Luego hizo pasar al siguiente por edad y no fue aceptado, luego al tercero y no fue aceptado, y así fue descendiendo, y cuando terminó con todos y eran muchos, ya dije que no tenían televisión en aquellos momentos, el profeta preguntó,
―¿No tienes más?
―¡Sí! ―le contestó―. Tengo al pequeño, pero está cuidando el ganado.
―¡Ve y manda a buscarle! ―dijo el profeta―, pues tenemos que esperarle y no comeremos hasta que él no llegue, y lo haga con nosotros.
Uno de los hermanos salió corriendo en su búsqueda, cuando le halló y después de quedarse vigilando el ganado mandó marchar al menor a casa sin darle explicación alguna.
Llegando le estaban esperando a la entrada de la casa la madre junto con otras mujeres y esta le dijo mientras le entregaba unas prendas,
―Cámbiate corriendo y ponte esta ropa que tenemos visita.
El joven todavía no entendía a qué venían aquellas prisas, aunque era habitual que cuando había visitas se usasen prendas diferentes, así que obedeció sin comprender lo que acontecía y una vez hecho se dirigió a la sala donde se encontraba su padre.
El niño entró en la habitación y el profeta acercándose al él y poniéndose de frente, el SEÑOR le dijo,
―¡Este es, úngele!
―El SEÑOR me dice que unja al niño ―dijo el profeta y dirigiéndose al padre le preguntó―. ¿Puedo hacerlo?
El padre contestó que sí, aunque sin entender muy bien cómo su hijo menor iba a ser digno de aquello, pues con la corta edad que tenía, no había hecho nada para ser merecedor de tal honor.
Así se le dijo a David que se descubriese, lo que el joven hizo quitándose la ropa que acababa de ponerse.
Con aceite que el profeta traía, lo derramó por la cabeza del niño, y este aceite corrió por su cuerpo hacia abajo, pues le habían desnudado, y con él fue marcado en el pecho y en la espalda, y también sus manos puestas hacia arriba, y su vientre, y luego se le dijo,
―Ahora sacarlo al patio, y bañarle, pues ya está ungido.
El padre que pensaba que era otra cosa, decía que no, que no se le bañase, ya que eso sería cómo borrar aquella señal que había recibido.

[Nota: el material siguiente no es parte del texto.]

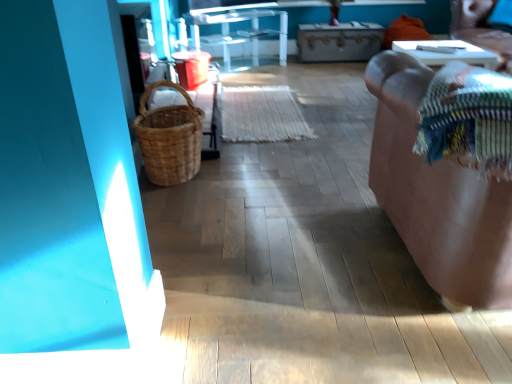 Question: Is multicolored woven blanket at right in front of or behind wooden drawer at center in the image?

Choices:
 (A) front
 (B) behind

Answer: (A)

Question: Based on their positions, is multicolored woven blanket at right located to the left or right of wooden drawer at center?

Choices:
 (A) left
 (B) right

Answer: (A)

Question: Which object is the farthest from the wooden drawer at center?

Choices:
 (A) brown woven basket at upper right
 (B) transparent glass table at center, which is the 2th furniture in right-to-left order
 (C) brown leather couch at right, the 1th furniture in the bottom-to-top sequence
 (D) multicolored woven blanket at right

Answer: (D)

Question: Estimate the real-world distances between objects in this image. Which object is farther from the transparent glass table at center, which is the first furniture from back to front?

Choices:
 (A) brown woven basket at upper right
 (B) multicolored woven blanket at right
 (C) wooden drawer at center
 (D) brown leather couch at right, the 2th furniture when ordered from back to front

Answer: (B) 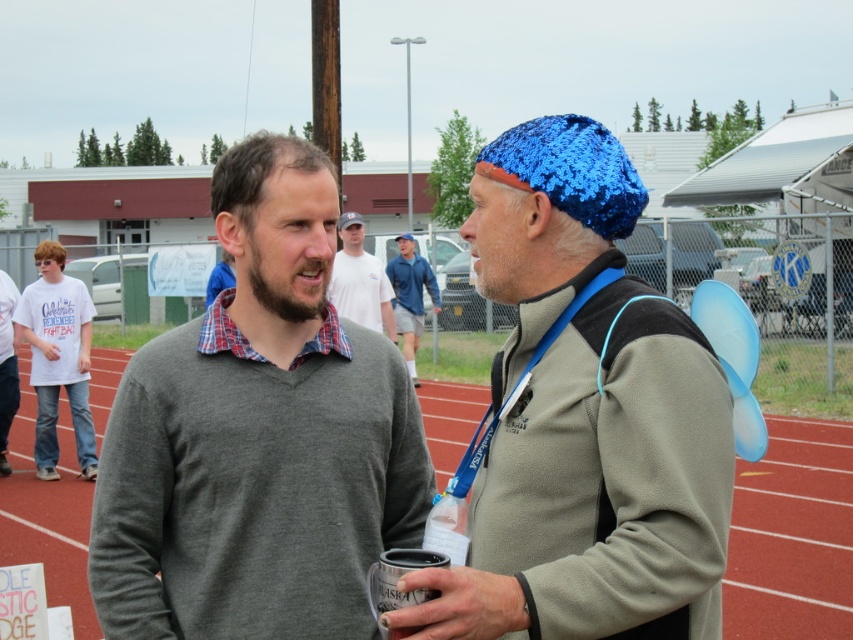 You are organizing a charity event and need to place a blue knitted hat at center and a translucent plastic cup at center on a shelf. Which item should you place first if you want to ensure both fit without overlapping?

The blue knitted hat at center might be wider than the translucent plastic cup at center, so you should place the wider item first to ensure both fit without overlapping.

You are standing at point (412, 237) and want to walk to the running track behind point (521, 428). Is the path between these two points clear?

Point (521, 428) is in front of point (412, 237), so the path between them might be blocked by objects in front of point (412, 237). Check for any obstacles before proceeding.

You are a photographer trying to capture both the blue sequined beanie at center and the blue knitted hat at center in a single frame. Since you want to emphasize the smaller one, which hat should you focus on and why?

The blue sequined beanie at center has a lesser width compared to the blue knitted hat at center, so you should focus on the blue sequined beanie at center to emphasize its smaller size. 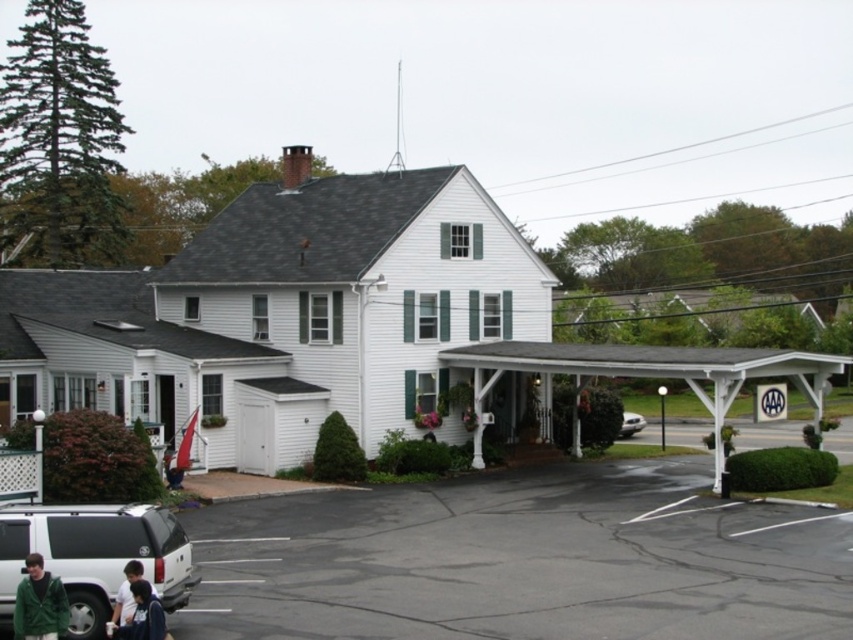 Question: Which point is farther from the camera taking this photo?

Choices:
 (A) (676, 509)
 (B) (627, 419)
 (C) (119, 586)
 (D) (62, 618)

Answer: (B)

Question: Considering the real-world distances, which object is closest to the silver metallic sedan at center?

Choices:
 (A) black asphalt parking lot at lower center
 (B) dark blue shirt at lower left
 (C) green fleece jacket at lower left
 (D) matte black suv at lower left

Answer: (A)

Question: Does black asphalt parking lot at lower center appear on the right side of matte black suv at lower left?

Choices:
 (A) yes
 (B) no

Answer: (A)

Question: Is the position of black asphalt parking lot at lower center less distant than that of green fleece jacket at lower left?

Choices:
 (A) no
 (B) yes

Answer: (A)

Question: Which point is farther to the camera?

Choices:
 (A) (624, 412)
 (B) (131, 614)
 (C) (44, 632)
 (D) (3, 602)

Answer: (A)

Question: Can you confirm if dark blue shirt at lower left is positioned to the right of silver metallic sedan at center?

Choices:
 (A) no
 (B) yes

Answer: (A)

El profeta, viendo lo que decía el padre, cogió tierra del suelo y se la echó al niño, y se pegó en su cuerpo, y así le preguntó,
―¿Acaso quieres que tu hijo esté tan sucio?

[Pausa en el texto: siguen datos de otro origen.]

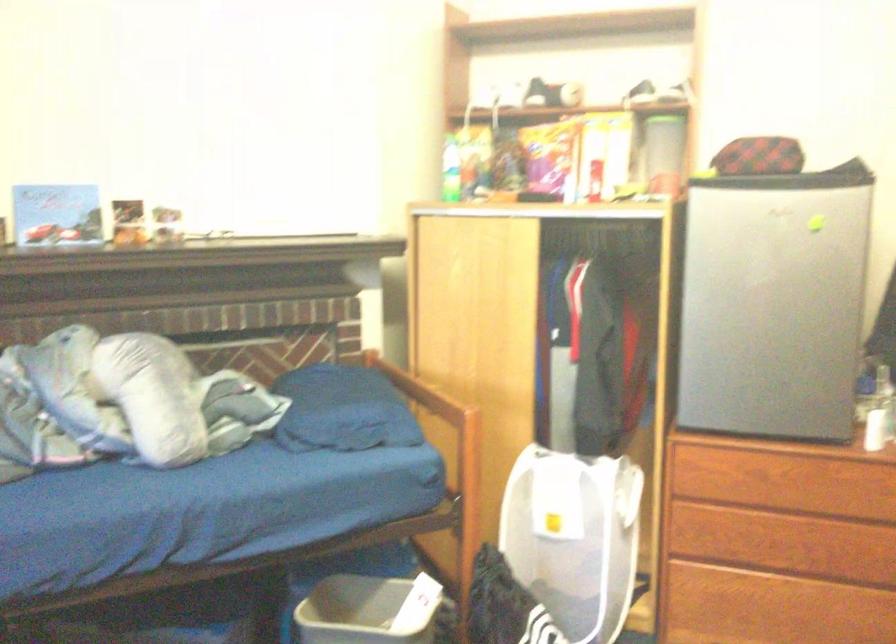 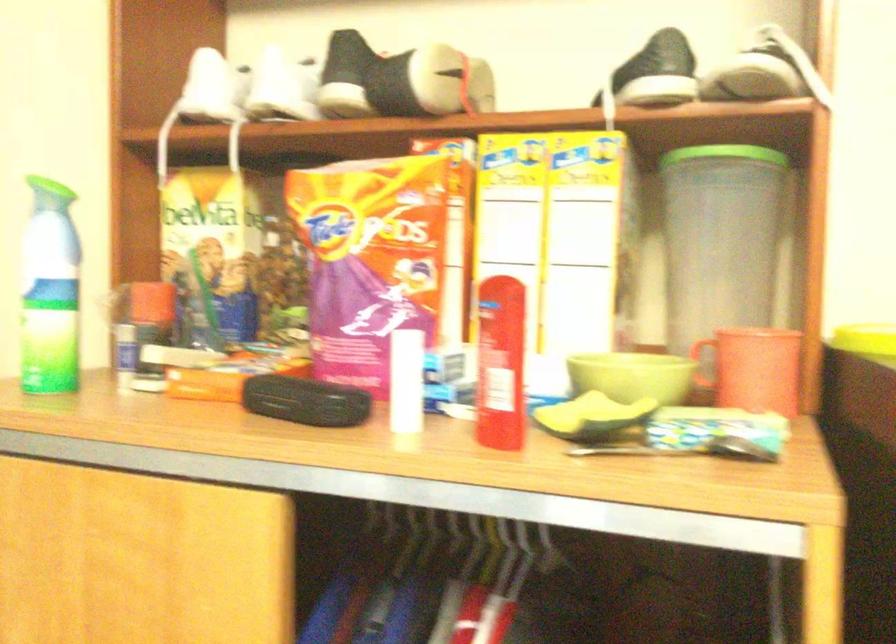 The point at (x=451, y=169) is marked in the first image. Where is the corresponding point in the second image?

(49, 292) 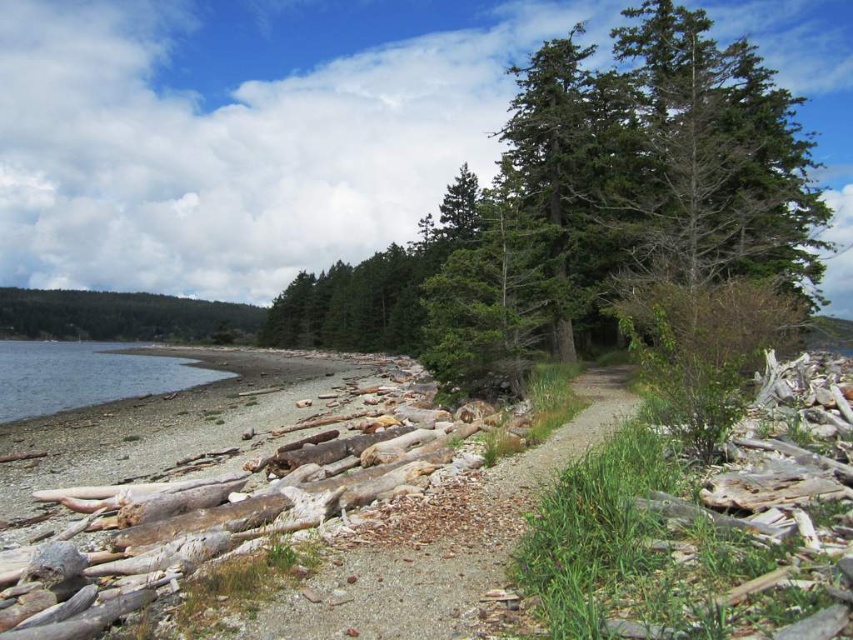 You are standing at the shoreline and want to take a photo of the green textured tree at upper center. If your camera can focus up to 25 meters, will it be able to capture the tree clearly?

The green textured tree at upper center is 23.48 meters away from the camera, which is within the camera focus range of 25 meters. Therefore, the camera can capture the tree clearly.

You are standing at the shoreline on the left side of the image. Looking towards the center, can you see the green textured tree at upper center?

Yes, the green textured tree at upper center is positioned at point (589, 208), which is within the line of sight from the shoreline on the left side.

El padre comprendió la lección, y llamó a la madre y a otras mujeres para que le bañasen, y lo hicieron y después comieron todos.

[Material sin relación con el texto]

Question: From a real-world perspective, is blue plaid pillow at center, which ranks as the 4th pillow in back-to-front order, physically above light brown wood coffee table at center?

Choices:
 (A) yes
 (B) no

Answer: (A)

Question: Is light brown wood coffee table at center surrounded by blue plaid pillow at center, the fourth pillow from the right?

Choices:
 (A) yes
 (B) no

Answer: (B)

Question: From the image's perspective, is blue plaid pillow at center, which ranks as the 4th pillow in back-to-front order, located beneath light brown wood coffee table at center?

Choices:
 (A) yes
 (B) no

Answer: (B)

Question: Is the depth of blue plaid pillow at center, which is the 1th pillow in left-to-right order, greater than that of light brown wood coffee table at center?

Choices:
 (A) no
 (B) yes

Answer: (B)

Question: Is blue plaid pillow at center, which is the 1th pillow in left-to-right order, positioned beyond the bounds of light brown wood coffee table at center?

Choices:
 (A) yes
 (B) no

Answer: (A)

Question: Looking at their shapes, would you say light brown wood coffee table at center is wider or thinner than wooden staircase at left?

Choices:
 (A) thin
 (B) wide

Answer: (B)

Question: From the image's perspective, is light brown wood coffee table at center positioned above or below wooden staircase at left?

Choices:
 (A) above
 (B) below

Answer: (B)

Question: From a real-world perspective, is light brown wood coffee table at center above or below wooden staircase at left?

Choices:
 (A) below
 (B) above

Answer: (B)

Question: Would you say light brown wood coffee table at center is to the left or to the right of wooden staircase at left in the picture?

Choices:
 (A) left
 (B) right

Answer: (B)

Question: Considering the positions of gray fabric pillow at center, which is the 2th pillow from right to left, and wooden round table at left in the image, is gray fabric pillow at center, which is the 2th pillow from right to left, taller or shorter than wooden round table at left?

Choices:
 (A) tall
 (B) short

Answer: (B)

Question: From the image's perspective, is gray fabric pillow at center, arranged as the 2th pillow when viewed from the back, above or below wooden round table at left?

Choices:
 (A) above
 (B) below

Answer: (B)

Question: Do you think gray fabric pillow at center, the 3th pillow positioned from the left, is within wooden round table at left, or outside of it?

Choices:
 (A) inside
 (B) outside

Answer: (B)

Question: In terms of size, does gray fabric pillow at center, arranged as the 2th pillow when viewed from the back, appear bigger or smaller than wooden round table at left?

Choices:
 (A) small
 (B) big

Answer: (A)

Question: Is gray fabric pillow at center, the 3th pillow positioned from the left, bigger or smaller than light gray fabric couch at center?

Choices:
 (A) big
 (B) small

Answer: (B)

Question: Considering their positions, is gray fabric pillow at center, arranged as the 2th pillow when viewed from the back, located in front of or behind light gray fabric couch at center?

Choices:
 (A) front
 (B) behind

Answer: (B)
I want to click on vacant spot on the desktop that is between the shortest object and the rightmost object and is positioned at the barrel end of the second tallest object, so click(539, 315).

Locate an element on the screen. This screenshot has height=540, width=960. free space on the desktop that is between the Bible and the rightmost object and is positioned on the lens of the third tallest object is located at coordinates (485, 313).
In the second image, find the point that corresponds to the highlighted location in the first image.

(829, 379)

―De esto no se tiene que enterar nadie ―dijo el profeta mientras comía―, pues su vida peligra por ello, pues el estar ungido, quiere decir que un día será Rey de Israel, y el que está ahora no querrá dejar de serlo, pues un día también lo fue él, más ahora es indigno de ocupar el puesto, y aunque aún estará en él largo tiempo, algún día será este niño el que dirija al pueblo entero.
Dicho todo esto el profeta se fue agradeciendo por la hospitalidad recibida a la vez que remarcaba la importancia de mantener el secreto por el bien de todos.
Una vez que se fue algunos de los hermanos protestaron por no ser ellos los ungidos, pero a pesar de los celos que había despertado aquella situación lo guardaron en gran silencio, pues nadie quería que fuera muerto, pues de haberse dicho a alguien, se corría el riesgo de que las noticias llegasen a palacio, y que al no saber cuál de los hermanos era el ungido, el Rey ordenase dar muerte a todos, y con ello acabar la amenaza de que algún día le arrebatasen el trono.